Data for the task ->
* * * *
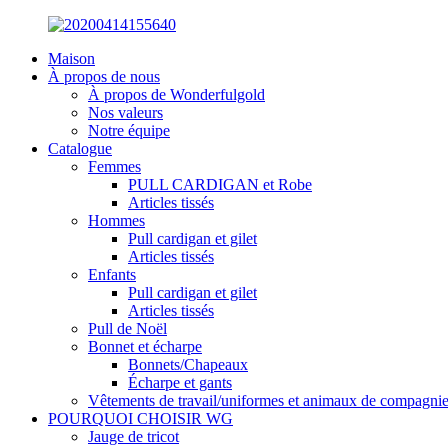
Maison
À propos de nous
À propos de Wonderfulgold
Nos valeurs
Notre équipe
Catalogue
Femmes
PULL CARDIGAN et Robe
Articles tissés
Hommes
Pull cardigan et gilet
Articles tissés
Enfants
Pull cardigan et gilet
Articles tissés
Pull de Noël
Bonnet et écharpe
Bonnets/Chapeaux
Écharpe et gants
Vêtements de travail/uniformes et animaux de compagni
POURQUOI CHOISIR WG
Jauge de tricot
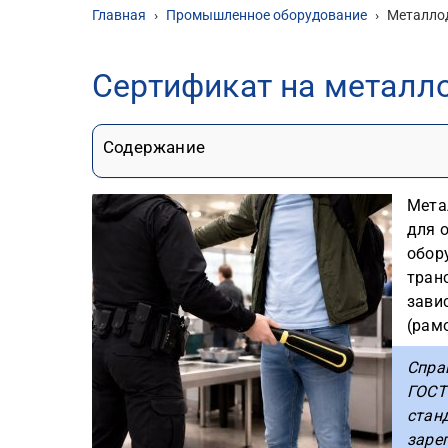
Главная
›
Промышленное оборудование
›
Металло
Сертификат на металл
Содержание
Мета
для 
обор
транс
зави
(рам
Спра
ГОСТ 
стан
заре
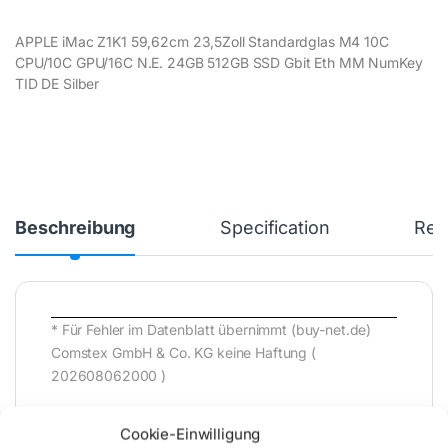
APPLE iMac Z1K1 59,62cm 23,5Zoll Standardglas M4 10C
CPU/10C GPU/16C N.E. 24GB 512GB SSD Gbit Eth MM NumKey
TID DE Silber
Beschreibung
Specification
Rev
* Für Fehler im Datenblatt übernimmt (buy-net.de)
Comstex GmbH & Co. KG keine Haftung (
202608062000 )
Cookie-Einwilligung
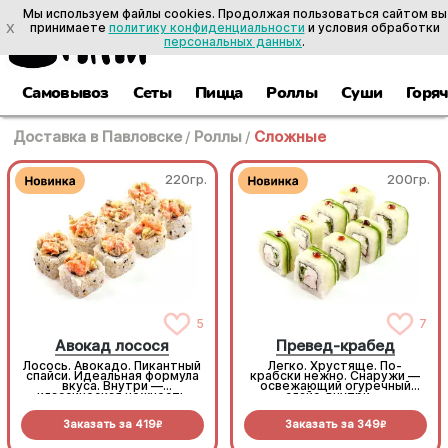
Мы используем файлы cookies. Продолжая пользоваться сайтом вы
X
принимаете
политику конфиденциальности
и условия обработки
персональных данных
.
Самовывоз
Сеты
Пицца
Роллы
Суши
Горя
Доставка в Павловске
/
Роллы
/
Сложные
220гр.
200гр.
5
7
Авокад лосося
Превед-крабед
Лосось. Авокадо. Пикантный
Легко. Хрустяще. По-
спайси. Идеальная формула
крабски нежно. Снаружи —
вкуса. Внутри —
освежающий огуречный
классическая нежность
слайс, внутри —
сыра и хруст огурца, а
беспроигрышный микс из
сверху — богатый тартар
снежного краба, крем-сыра
Заказать за
419
Заказать за
349
из рыбы и авокадо (8 шт.)
и пекинской капусты.
R
R
Максимум сочности в
каждом кусочке (8шт.)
* * * *
Problem to solve -> Please leave the images out and retype the rest of the material exactly.

Result of the exercise ->
Maison
À propos de nous
À propos de Wonderfulgold
Nos valeurs
Notre équipe
Catalogue
Femmes
PULL CARDIGAN et Robe
Articles tissés
Hommes
Pull cardigan et gilet
Articles tissés
Enfants
Pull cardigan et gilet
Articles tissés
Pull de Noël
Bonnet et écharpe
Bonnets/Chapeaux
Écharpe et gants
Vêtements de travail/uniformes et animaux de compagni
POURQUOI CHOISIR WG
Jauge de tricot
Главная
›
Промышленное оборудование
›
Металло
Сертификат на металл
Содержание
Мета
для 
обор
транс
зави
(рам
Спра
ГОСТ 
стан
заре
APPLE iMac Z1K1 59,62cm 23,5Zoll Standardglas M4 10C
CPU/10C GPU/16C N.E. 24GB 512GB SSD Gbit Eth MM NumKey
TID DE Silber
Beschreibung
Specification
Rev
* Für Fehler im Datenblatt übernimmt (buy-net.de)
Comstex GmbH & Co. KG keine Haftung (
202608062000 )
Cookie-Einwilligung
Мы используем файлы cookies. Продолжая пользоваться сайтом вы
X
принимаете
политику конфиденциальности
и условия обработки
персональных данных
.
Самовывоз
Сеты
Пицца
Роллы
Суши
Горя
Доставка в Павловске
/
Роллы
/
Сложные
220гр.
200гр.
5
7
Авокад лосося
Превед-крабед
Лосось. Авокадо. Пикантный
Легко. Хрустяще. По-
спайси. Идеальная формула
крабски нежно. Снаружи —
вкуса. Внутри —
освежающий огуречный
классическая нежность
слайс, внутри —
сыра и хруст огурца, а
беспроигрышный микс из
сверху — богатый тартар
снежного краба, крем-сыра
Заказать за
419
Заказать за
349
из рыбы и авокадо (8 шт.)
и пекинской капусты.
R
R
Максимум сочности в
каждом кусочке (8шт.)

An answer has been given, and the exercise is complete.